Maitreya (Pal. Metteya; Chn. Mile [彌勒]; Jpn. Miroku; also Cishi [慈氏], The Compassionate One) is prominent in virtually all Buddhist traditions as a buddha of the future, the next buddha in this world, to succeed Śākyamuni. However, as is the case with some other figures, such as Amitābha, the origins of his cult are uncertain. The cult of devotion to Maitreya takes a variety of forms, with one important distinction being that contrasting the devotion directed toward him in the present in the haven in which he currently dwells as a bodhisattva, Tūsita (兜率天) – er is, there but now – to that of the devotion which aspires to one's future rebirth in this Sahā world, into which Maitreya shall, after an extraordinarily long period, descend as the next buddha – that is, here but in the future (Nattier, 1988, 25). This directionality is reflected also in the titles of some of the scriptures devoted to Maitreya, which speak, respectively, of ascent to his realm or of his descent to earth (see below).

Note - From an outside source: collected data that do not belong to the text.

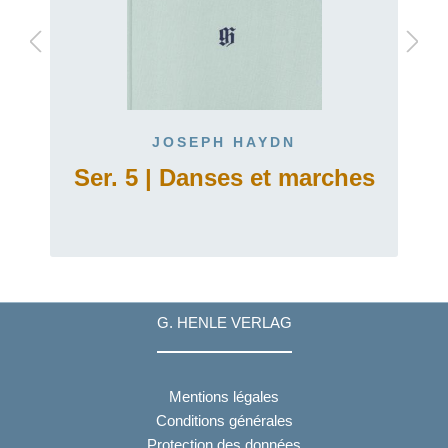
JOSEPH HAYDN
Ser. 5 | Danses et marches
G. HENLE VERLAG
Mentions légales
Conditions générales
Protection des données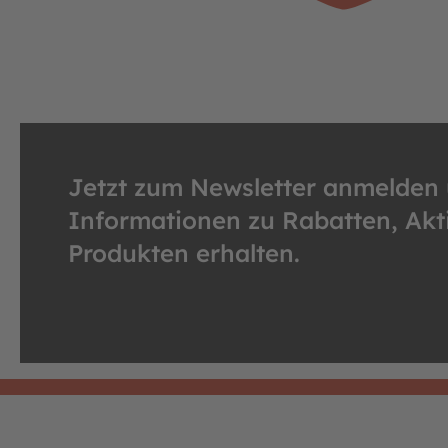
Jetzt zum Newsletter anmelden
Informationen zu Rabatten, Ak
Produkten erhalten.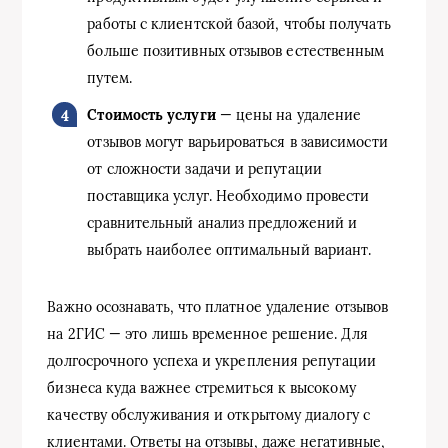
работы с клиентской базой, чтобы получать
больше позитивных отзывов естественным
путем.
Стоимость услуги
— цены на удаление
отзывов могут варьироваться в зависимости
от сложности задачи и репутации
поставщика услуг. Необходимо провести
сравнительный анализ предложений и
выбрать наиболее оптимальный вариант.
Важно осознавать, что платное удаление отзывов
на 2ГИС — это лишь временное решение. Для
долгосрочного успеха и укрепления репутации
бизнеса куда важнее стремиться к высокому
качеству обслуживания и открытому диалогу с
клиентами. Ответы на отзывы, даже негативные,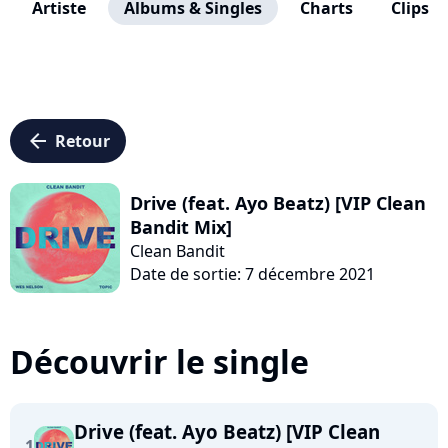
Artiste
Albums & Singles
Charts
Clips
arrow_left
Retour
Drive (feat. Ayo Beatz) [VIP Clean
Bandit Mix]
Clean Bandit
Date de sortie: 7 décembre 2021
Découvrir le single
Drive (feat. Ayo Beatz) [VIP Clean
1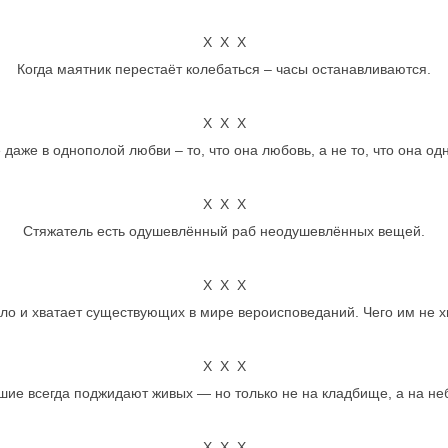
Х Х Х
Когда маятник перестаёт колебаться – часы останавливаются.
Х Х Х
 даже в однополой любви – то, что она любовь, а не то, что она од
Х Х Х
Стяжатель есть одушевлённый раб неодушевлённых вещей.
Х Х Х
ло и хватает существующих в мире вероисповеданий. Чего им не хва
Х Х Х
ие всегда поджидают живых — но только не на кладбище, а на не
Х Х Х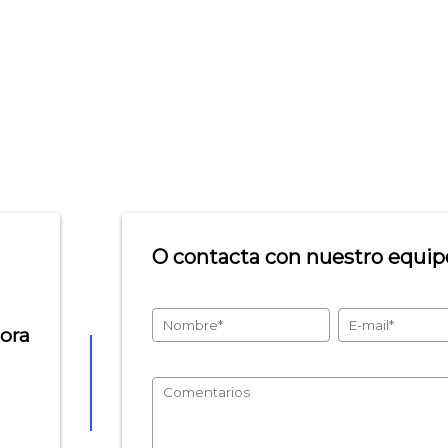
O contacta con nuestro equipo
hora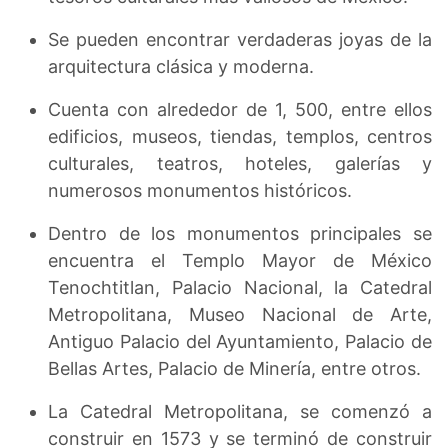
Se pueden encontrar verdaderas joyas de la
arquitectura clásica y moderna.
Cuenta con alrededor de 1, 500, entre ellos
edificios, museos, tiendas, templos, centros
culturales, teatros, hoteles, galerías y
numerosos monumentos históricos.
Dentro de los monumentos principales se
encuentra el Templo Mayor de México
Tenochtitlan, Palacio Nacional, la Catedral
Metropolitana, Museo Nacional de Arte,
Antiguo Palacio del Ayuntamiento, Palacio de
Bellas Artes, Palacio de Minería, entre otros.
La Catedral Metropolitana, se comenzó a
construir en 1573 y se terminó de construir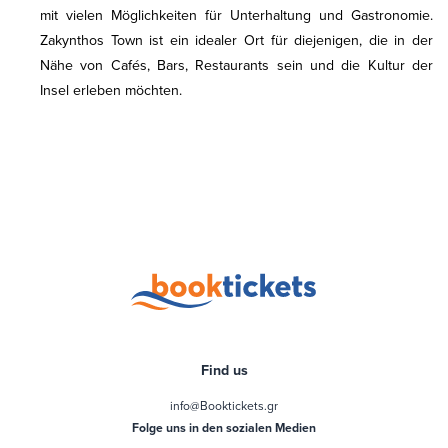
mit vielen Möglichkeiten für Unterhaltung und Gastronomie.
Zakynthos Town ist ein idealer Ort für diejenigen, die in der
Nähe von Cafés, Bars, Restaurants sein und die Kultur der
Insel erleben möchten.
Find us
info@Booktickets.gr
Folge uns in den sozialen Medien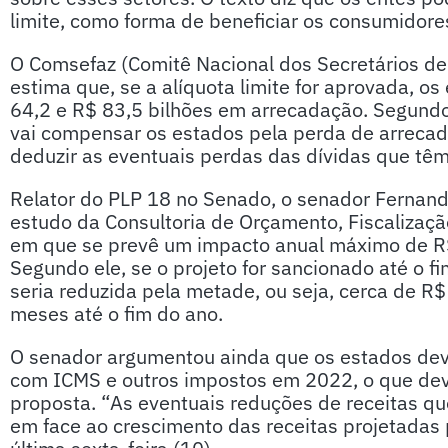
limite, como forma de beneficiar os consumidore
O Comsefaz (Comitê Nacional dos Secretários de 
estima que, se a alíquota limite for aprovada, o
64,2 e R$ 83,5 bilhões em arrecadação. Segund
vai compensar os estados pela perda de arreca
deduzir as eventuais perdas das dívidas que tê
Relator do PLP 18 no Senado, o senador Fernan
estudo da Consultoria de Orçamento, Fiscalizaçã
em que se prevê um impacto anual máximo de R$ 
Segundo ele, se o projeto for sancionado até o fi
seria reduzida pela metade, ou seja, cerca de R$
meses até o fim do ano.
O senador argumentou ainda que os estados dev
com ICMS e outros impostos em 2022, o que dev
proposta. “As eventuais reduções de receitas q
em face ao crescimento das receitas projetadas 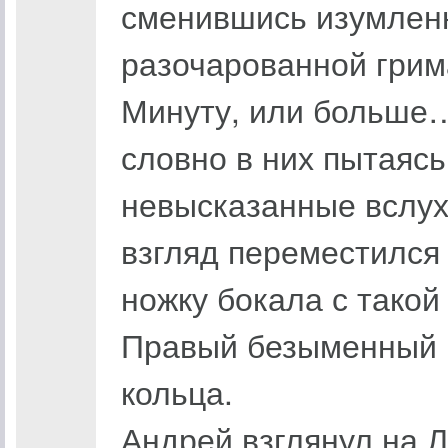
сменившись изумленн
разочарованной грим
Минуту, или больше…
словно в них пытаясь
невысказанные вслух
взгляд переместился
ножку бокала с такой 
Правый безыменный п
кольца.
Андрей взглянул на Л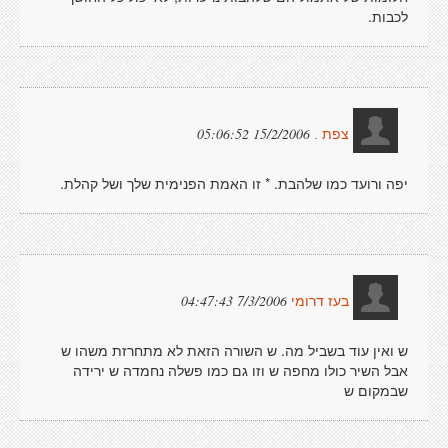
לכבות.
15/2/2006 05:06:52
צפת .
יפה ורועד כמו שלהבת. * זו האמת הפנימית שלך ושל קהלת.
7/3/2006 04:47:43
בעז דרומי
ש ואין עוד בשביל מה. ש השורה הזאת לא מתחרזת משהו ש
אבל השיר כולו מחפה ש וזו גם כמו פשלה נחמדה ש ירידה
שבמקום ש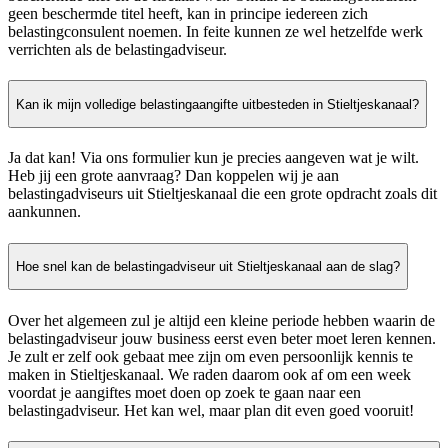
geen beschermde titel heeft, kan in principe iedereen zich
belastingconsulent noemen. In feite kunnen ze wel hetzelfde werk
verrichten als de belastingadviseur.
Kan ik mijn volledige belastingaangifte uitbesteden in Stieltjeskanaal?
Ja dat kan! Via ons formulier kun je precies aangeven wat je wilt.
Heb jij een grote aanvraag? Dan koppelen wij je aan
belastingadviseurs uit Stieltjeskanaal die een grote opdracht zoals dit
aankunnen.
Hoe snel kan de belastingadviseur uit Stieltjeskanaal aan de slag?
Over het algemeen zul je altijd een kleine periode hebben waarin de
belastingadviseur jouw business eerst even beter moet leren kennen.
Je zult er zelf ook gebaat mee zijn om even persoonlijk kennis te
maken in Stieltjeskanaal. We raden daarom ook af om een week
voordat je aangiftes moet doen op zoek te gaan naar een
belastingadviseur. Het kan wel, maar plan dit even goed vooruit!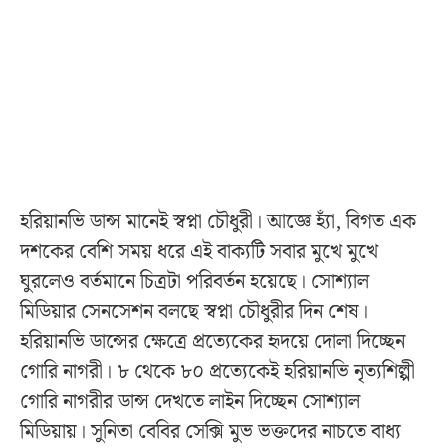
হরিয়ানভি ডান্স মানেই স্বপ্না চৌধুরী। আজ্ঞে হ্যাঁ, বিগত এক
দশকের বেশি সময় ধরে এই বাক্যটি সবার মুখে মুখে
ঘুরলেও বর্তমানে চিত্রটা পরিবর্তন হয়েছে। সোশ্যাল
মিডিয়ার সেনসেশন বলছে স্বপ্না চৌধুরীর দিন শেষ।
হরিয়ানভি ডান্সের ক্ষেত্রে প্রত্যেকের হৃদয়ে দোলা দিচ্ছেন
গোরি নাগরী। ৮ থেকে ৮০ প্রত্যেকেই হরিয়ানভি নৃত্যশিল্পী
গোরি নাগরীর ডান্স দেখতে লাইন দিচ্ছেন সোশ্যাল
মিডিয়ায়। সুনিতা বেবির সেক্সি মুভ ভক্তদের নাচতে বাধ্য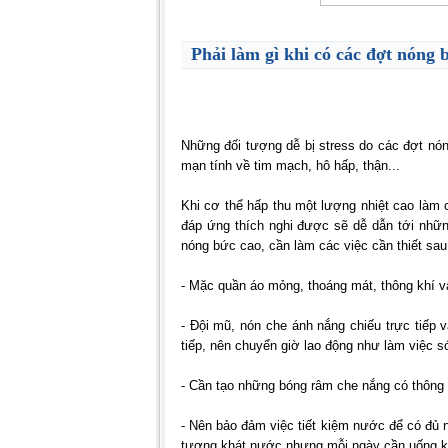
Phải làm gì khi có các đợt nóng 
Những đối tượng dễ bị stress do các đợt nón
mạn tính về tim mạch, hô hấp, thận...
Khi cơ thể hấp thu một lượng nhiệt cao làm 
đáp ứng thích nghi được sẽ dễ dẫn tới những
nóng bức cao, cần làm các việc cần thiết sau
- Mặc quần áo mỏng, thoáng mát, thông khí v
- Đội mũ, nón che ánh nắng chiếu trực tiếp 
tiếp, nên chuyển giờ lao động như làm việc sớ
- Cần tạo những bóng râm che nắng có thông k
- Nên bảo đảm việc tiết kiệm nước để có đủ
tượng khát nước nhưng mỗi ngày cần uống kh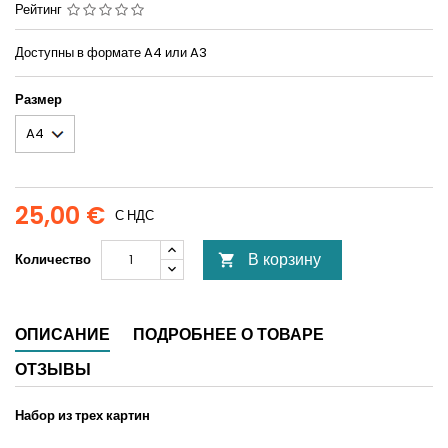
Рейтинг
Доступны в формате A4 или A3
Размер
25,00 €
С НДС
В корзину
Количество

ОПИСАНИЕ
ПОДРОБНЕЕ О ТОВАРЕ
ОТЗЫВЫ
Набор из трех картин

The name Maitreya/Metteyya in Sanskrit and Pali, respectively, is easy to understand as derived from maitrī (Pali mettā), and its Tibetan translation, Byams pa, is a transparent rendering of this sense, namely “loving-kindness,” as is the Chinese Cishi. The Chinese rendering Mile, however, is somewhat more elusive, and points deeper into the name's history. As Karashima (2013, 177-178) discusses, Chinese 彌勒 represents a medieval pronunciation something like mjiei [:] lǝk, in which in particular the final k is not represented in the attested Sanskrit and Pali forms (this k is visible in some pronunciations of the Chinese characters, such as Korean Mirŭk and Japanese Miroku). Karashima notes the Bactrian coin legend Mετραγο Βουδο (Metrago Boudo; see below), the textual form Maitreya well attested in Sanskrit, and Tocharian forms Maitrāk and Metrak, and hypothesizes that “the Bactrain form *Mετραγα (*Metraga) was sanskritised to Maitraka on the one hand, [and] Gāndhārīsed to Metreya, Metrea on the other. From these Gāndhārī forms, [Buddhist Sanskrit] Maitreya [and Pali] Mettey[y]a were coined.” Rejecting for historical reasons the etymological connection with maitrī, Karashima goes on to conclude, “[t]he original meaning Mετραγα or Metreya is unknown, while its relationship with the Vedic Mitra and Avestan Mithra has not been clarified as of yet. It is possible that a god or hero, who had been worshipped in the Gandhāra region, was at some point introduced into Buddhism.”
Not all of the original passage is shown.